• EXERCISE
Return the lines that run from the beginning of the entries to the line holding "cenama, ali nažalost", inclusive, and drop the pictures.

Records from a data collection
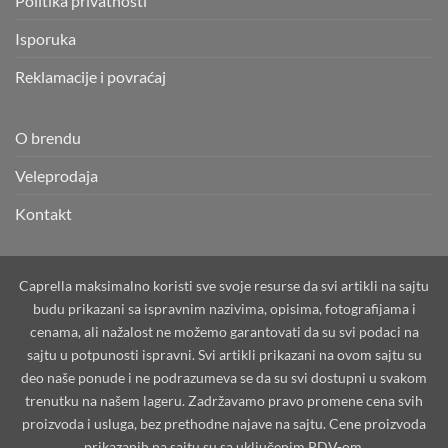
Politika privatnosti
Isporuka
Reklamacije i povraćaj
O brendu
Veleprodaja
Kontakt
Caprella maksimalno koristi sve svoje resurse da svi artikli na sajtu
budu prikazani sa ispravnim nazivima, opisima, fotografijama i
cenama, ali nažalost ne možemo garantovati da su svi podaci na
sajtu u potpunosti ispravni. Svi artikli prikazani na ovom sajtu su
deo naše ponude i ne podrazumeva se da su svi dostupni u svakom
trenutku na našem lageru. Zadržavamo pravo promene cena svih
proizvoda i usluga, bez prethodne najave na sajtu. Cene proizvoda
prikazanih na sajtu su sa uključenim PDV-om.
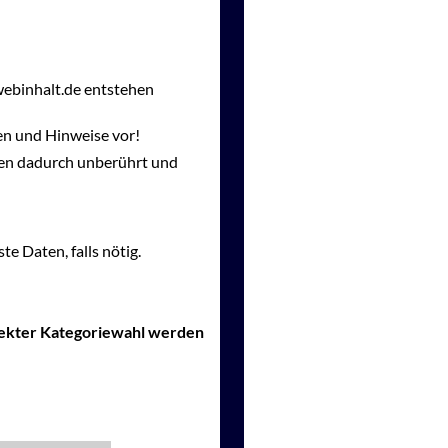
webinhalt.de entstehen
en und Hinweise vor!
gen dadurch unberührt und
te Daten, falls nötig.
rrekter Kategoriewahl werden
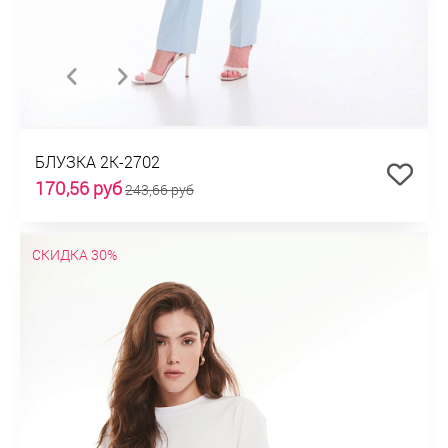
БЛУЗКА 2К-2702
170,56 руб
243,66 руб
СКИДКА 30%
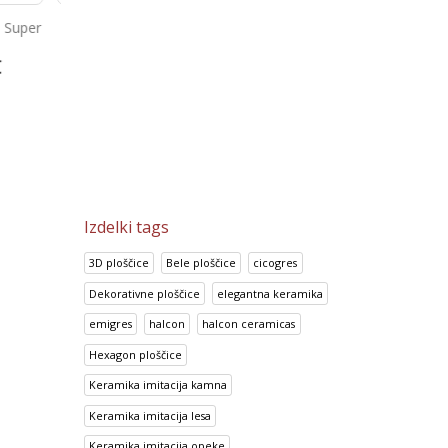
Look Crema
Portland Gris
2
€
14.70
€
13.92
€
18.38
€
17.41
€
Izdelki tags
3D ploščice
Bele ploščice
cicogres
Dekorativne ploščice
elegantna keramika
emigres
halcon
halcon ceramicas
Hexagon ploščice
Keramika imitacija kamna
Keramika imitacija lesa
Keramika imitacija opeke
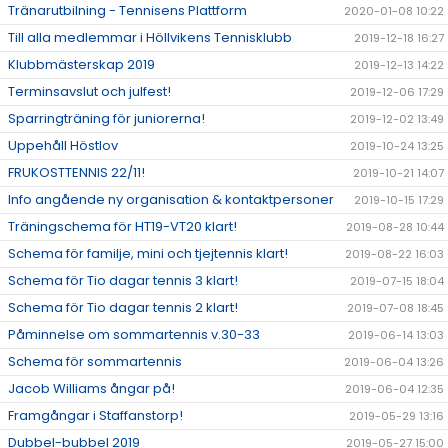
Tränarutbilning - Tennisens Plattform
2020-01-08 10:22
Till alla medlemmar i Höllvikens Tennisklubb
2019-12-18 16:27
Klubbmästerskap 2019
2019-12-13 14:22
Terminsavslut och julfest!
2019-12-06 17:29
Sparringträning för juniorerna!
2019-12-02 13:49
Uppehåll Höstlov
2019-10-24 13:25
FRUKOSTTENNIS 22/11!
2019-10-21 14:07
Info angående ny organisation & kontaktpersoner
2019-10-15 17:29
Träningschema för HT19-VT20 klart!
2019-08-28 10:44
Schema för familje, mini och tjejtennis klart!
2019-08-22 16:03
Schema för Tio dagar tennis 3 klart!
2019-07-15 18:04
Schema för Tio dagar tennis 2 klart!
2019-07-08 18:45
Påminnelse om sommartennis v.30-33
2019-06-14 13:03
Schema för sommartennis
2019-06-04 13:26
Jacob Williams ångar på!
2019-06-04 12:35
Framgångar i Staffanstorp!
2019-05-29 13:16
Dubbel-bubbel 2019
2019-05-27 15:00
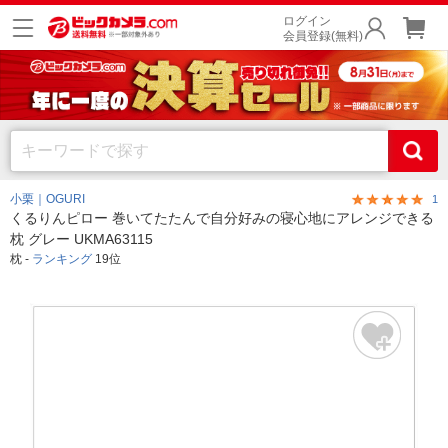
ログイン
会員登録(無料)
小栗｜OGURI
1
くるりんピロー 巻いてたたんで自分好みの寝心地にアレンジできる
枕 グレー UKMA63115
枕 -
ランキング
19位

• ANSWER FOR THE TASK
Politika privatnosti
Isporuka
Reklamacije i povraćaj
O brendu
Veleprodaja
Kontakt
Caprella maksimalno koristi sve svoje resurse da svi artikli na sajtu
budu prikazani sa ispravnim nazivima, opisima, fotografijama i
cenama, ali nažalost ne možemo garantovati da su svi podaci na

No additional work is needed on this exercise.